The NCAR Research Data Archive (RDA http://rda.ucar.edu) maintains a variety of data discovery and access capabilities for it's 600+ dataset collections to support the varying needs of a diverse user community. In-house developed and standards-based community tools offer services to more than 10,000 users annually. By number of users the largest group is external and access the RDA through web based protocols; the internal NCAR HPC users are fewer in number, but typically access more data volume. This paper will detail the data discovery and access services maintained by the RDA to support both user groups, and show metrics that illustrate how the community is using the services.

The distributed search capability enabled by standards-based community tools, such as Geoportal and an OAI-PMH access point that serves multiple metadata standards, provide pathways for external users to initially discover RDA holdings. From here, in-house developed web interfaces leverage primary discovery level metadata databases that support keyword and faceted searches. Internal NCAR HPC users, or those familiar with the RDA, may go directly to the dataset collection of interest and refine their search based on rich file collection metadata. Multiple levels of metadata have proven to be invaluable for discovery within terabyte-sized archives composed of many atmospheric or oceanic levels, hundreds of parameters, and often numerous grid and time resolutions.
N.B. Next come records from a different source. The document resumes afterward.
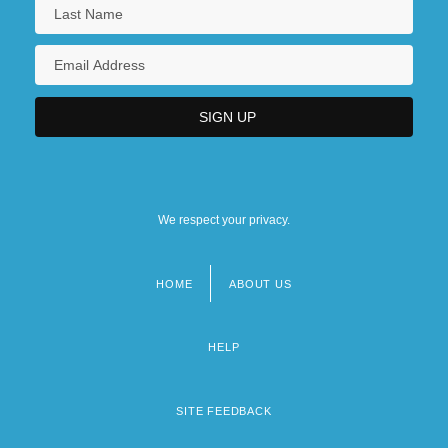
We respect your privacy.
HOME
ABOUT US
Footer
menu
HELP
SITE FEEDBACK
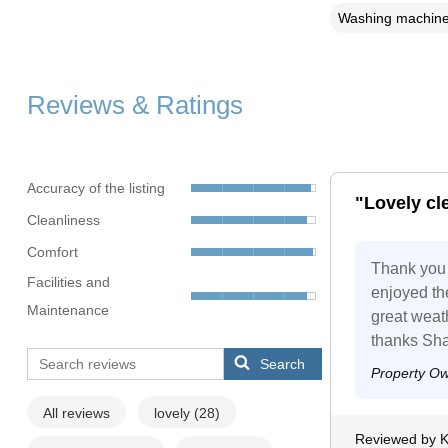
Washing machin
Reviews & Ratings
Accuracy of the listing
"Lovely cl
Cleanliness
Comfort
Thank you 
Facilities and
enjoyed the
Maintenance
great weat
thanks Sha
Search
Property O
All reviews
lovely
(28)
Reviewed by K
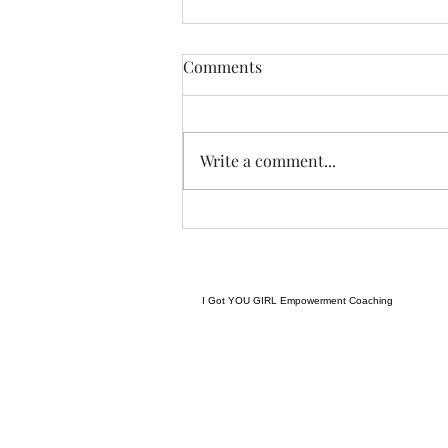
THIS never lies.......
Comments
I met a woman yesterday.......her
craft related to energy, and all
things related to it.....and she
Write a comment...
came to my place....and we were
indeed meant to cross paths, and
in our conversation it reminded
me
I Got YOU GIRL Empowerment Coaching
gratitudejourneys11@gmail.com
845-344-7714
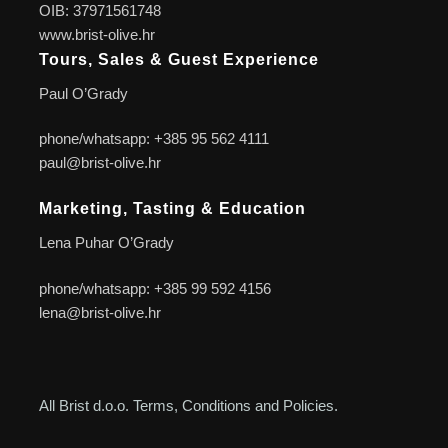
OIB: 37971561748
www.brist-olive.hr
Tours, Sales & Guest Experience
Paul O’Grady
phone/whatsapp: +385 95 562 4111
paul@brist-olive.hr
Marketing, Tasting & Education
Lena Puhar O’Grady
phone/whatsapp: +385 99 592 4156
lena@brist-olive.hr
All Brist d.o.o. Terms, Conditions and Policies.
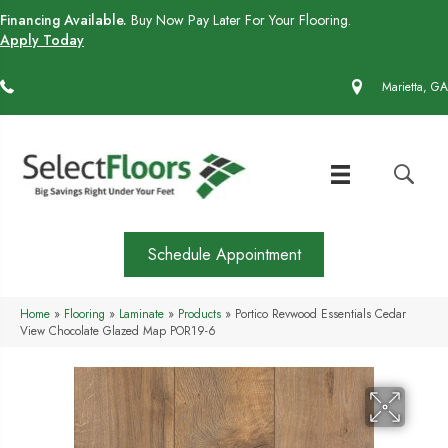
Financing Available.
Buy Now Pay Later For Your Flooring.
Apply Today
(770) 430-4727
Marietta, GA
Schedule Appointment
Home
»
Flooring
»
Laminate
»
Products
»
Portico Revwood Essentials Cedar
View Chocolate Glazed Map POR19-6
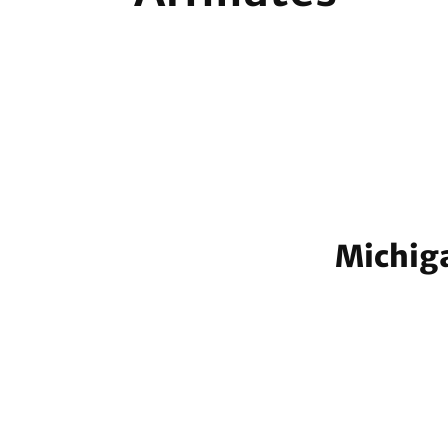
Michiga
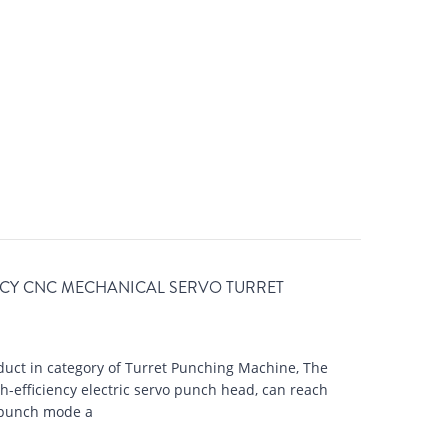
NCY CNC MECHANICAL SERVO TURRET
uct in category of Turret Punching Machine, The
-efficiency electric servo punch head, can reach
-punch mode a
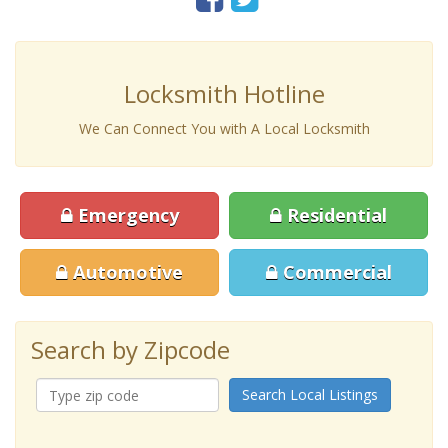
Locksmith Hotline
We Can Connect You with A Local Locksmith
Emergency
Residential
Automotive
Commercial
Search by Zipcode
Search Local Listings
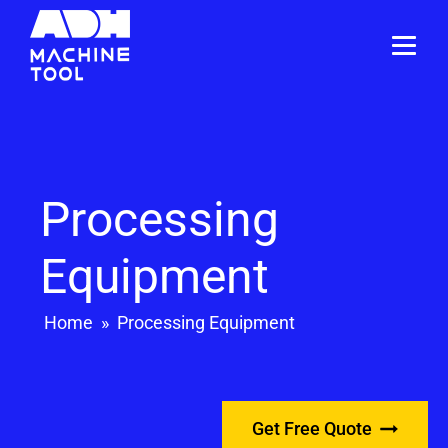
Processing
Equipment
Home
»
Processing Equipment
Get Free Quote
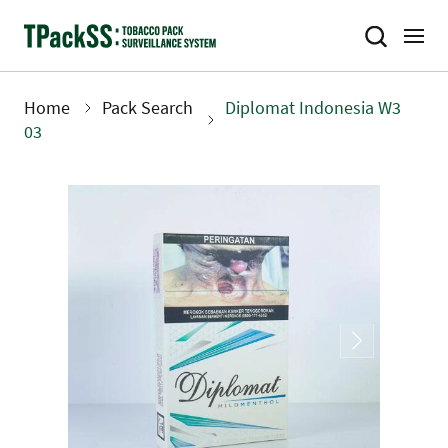
Skip
to
main
content
Home
Pack Search
Diplomat Indonesia W3
Breadcrumb
03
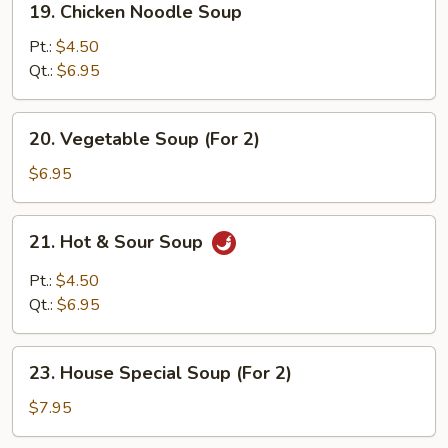
19. Chicken Noodle Soup
Chicken
Noodle
Pt.:
$4.50
Soup
Qt.:
$6.95
20.
20. Vegetable Soup (For 2)
Vegetable
Soup
$6.95
(For
2)
21.
21. Hot & Sour Soup
Hot
&
Pt.:
$4.50
Sour
Qt.:
$6.95
Soup
23.
23. House Special Soup (For 2)
House
Special
$7.95
Soup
Once users find the data they want, their access needs may vary as well. A THREDDS data server running on targeted dataset collections enables remote file access through OPENDAP and other web based protocols primarily for external users. In-house developed tools give all users the capability to submit data subset extraction and format conversion requests through scalable, HPC based delayed mode batch processing. Users can monitor their RDA-based data processing progress and receive instructions on how to access the data when it is ready. External users are provided with RDA server generated scripts to download the resulting request output. Similarly they can download native dataset collection files or partial files using Wget or cURL based scripts supplied by the RDA server. Internal users can access the resulting request output or native dataset collection files directly from centralized file systems.